ACTION ITEM: Take the lines below beginning at the line that has "non-executive Director of Edexcel Lim" and stopping after the line that has "Specialist College in Benfleet and a", and print them exactly as they are, with no other lines.

EXTRACTED RECORDS:

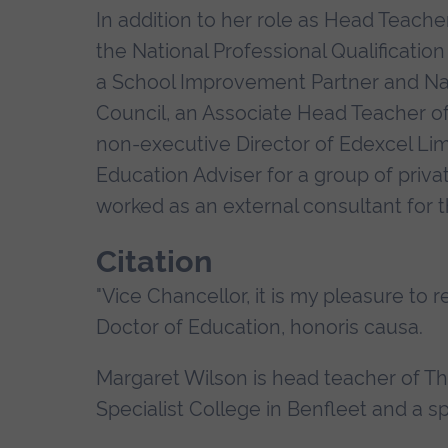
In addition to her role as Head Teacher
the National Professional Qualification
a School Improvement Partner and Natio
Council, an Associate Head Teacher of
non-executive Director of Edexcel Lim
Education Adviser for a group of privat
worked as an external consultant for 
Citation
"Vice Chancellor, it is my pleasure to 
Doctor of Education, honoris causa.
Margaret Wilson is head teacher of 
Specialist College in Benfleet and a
...
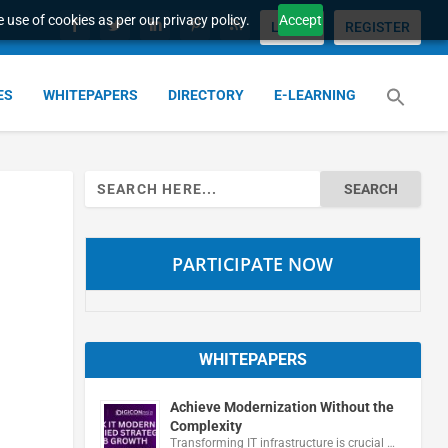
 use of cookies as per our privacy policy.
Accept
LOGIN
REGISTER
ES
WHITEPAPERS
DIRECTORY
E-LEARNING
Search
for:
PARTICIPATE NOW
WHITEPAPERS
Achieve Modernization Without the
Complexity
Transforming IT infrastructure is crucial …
==
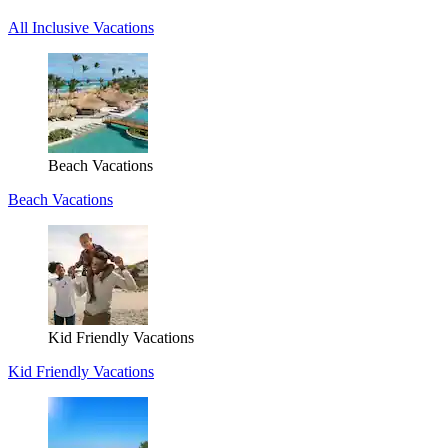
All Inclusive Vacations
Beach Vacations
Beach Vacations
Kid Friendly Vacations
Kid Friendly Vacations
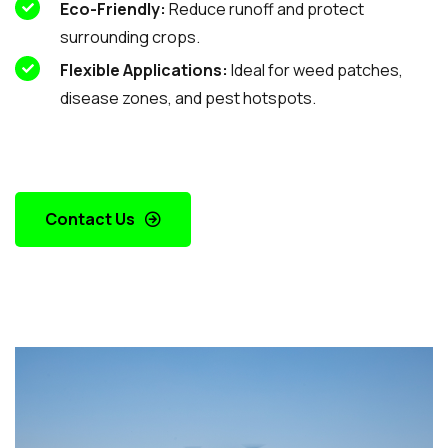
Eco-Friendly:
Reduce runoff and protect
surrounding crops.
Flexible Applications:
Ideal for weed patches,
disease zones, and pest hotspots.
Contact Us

ANSWER TO THE EXERCISE:
non-executive Director of Edexcel Lim
Education Adviser for a group of privat
worked as an external consultant for 
Citation
"Vice Chancellor, it is my pleasure to 
Doctor of Education, honoris causa.
Margaret Wilson is head teacher of 
Specialist College in Benfleet and a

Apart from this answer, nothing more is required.